Algo parecido ocurre con la interpretación de Jack Nicholson, tanto respecto de la escritura como de la dirección. Se desentiende de ambas -responsable es DeVito, por no frenar su histrionismo- y compone un personaje que no sólo no colabora con la claridad didáctica del guión, sino que contradice a la de por sí oscurecedora visualización de éste por DeVito. Si éste formaliza -y es un disparate- el relato con ampulosidad, Nicholson convierte al personaje Hoffa, erróneamente convertido por DeVito en héroe de tragedia, en muñeco de farsa: una actuación guiñolesca en la que el actor destruye la interioridad del personaje sobando su exterioridad.

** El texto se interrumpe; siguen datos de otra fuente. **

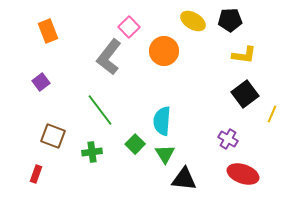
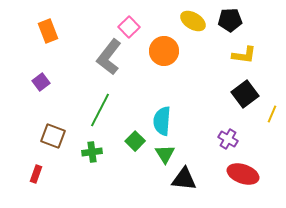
green line: rotated 64 degrees clockwise
green square: moved 3 px up
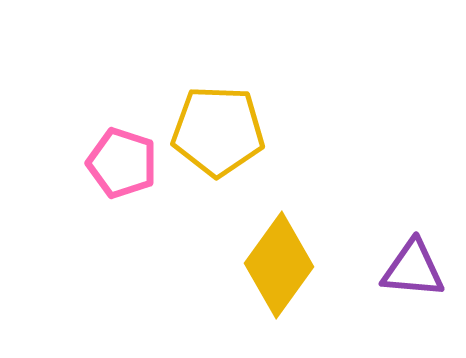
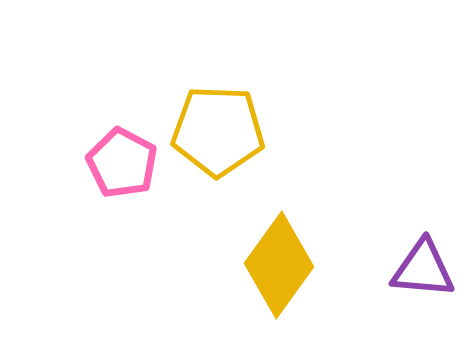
pink pentagon: rotated 10 degrees clockwise
purple triangle: moved 10 px right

Y la máscara se come al hombre.
A Nicholson debió gustarle la caracterización que los maquilladores hicieron con su rostro para acercarlo al de Hoffa. Este oscuro luchador obrero saltó a las primeras páginas de los periódicos cuando en 1962 Robert Kennedy inició una investigación destinada a desenredar el enmarañado ovillo de las interrelaciones entre la Mafia y el turbulento sindicato del que Hoffa fue presidente a lo largo de tres décadas, en las que lo convirtió en un impenetrable nido de avispas con pistola en vez de aguijón. Las tensiones entre Robert Kennedy, Fiscal general, y Hoffa adquirieron tal virulencia que, al caer asesinado John Kennedy en 1963, el rostro del veterano sindicalista emergió como una posible cara responsable del crimen.
Insistimos: Nicholson debió quedar extasiado ante el maquillaje que le convirtió en un Hoffa casi físicamente reencarnado. Pero todo quedó en esa impresión de veracidad física inicial. Luego ésta se diluye, por un lado, en la retórica de la puesta en escena, y por otro, en la dependencia de Nicholson de esa máscara, que recuerda en precisión a la de Marlon Brando en El padrino, pero con la diferencia de que éste trascendía la caracterización, mientras Nicholson queda atrapado por ella. No le da vida, le deja en simple máscara, a la que sobrecarga de gestos de muñeco con el alma activada por pilas de larga, de larguísima, de inacabable duración.
Nicholson mata al protagonista de una película sentenciada previamente a muerte por un director que, movido también por vanidad, es víctima de un exceso de voluntad de estilo, de un ansia desequilibrada de sello propio. Resultado: los ingredientes no logran la indispensable complementariedad y se deterioran y destruyen recíprocamente. Y la película (llena potencialmente de interés) se vacía y naufraga en esta refriega de estilos y sensibilidades no coordinadas entre sí.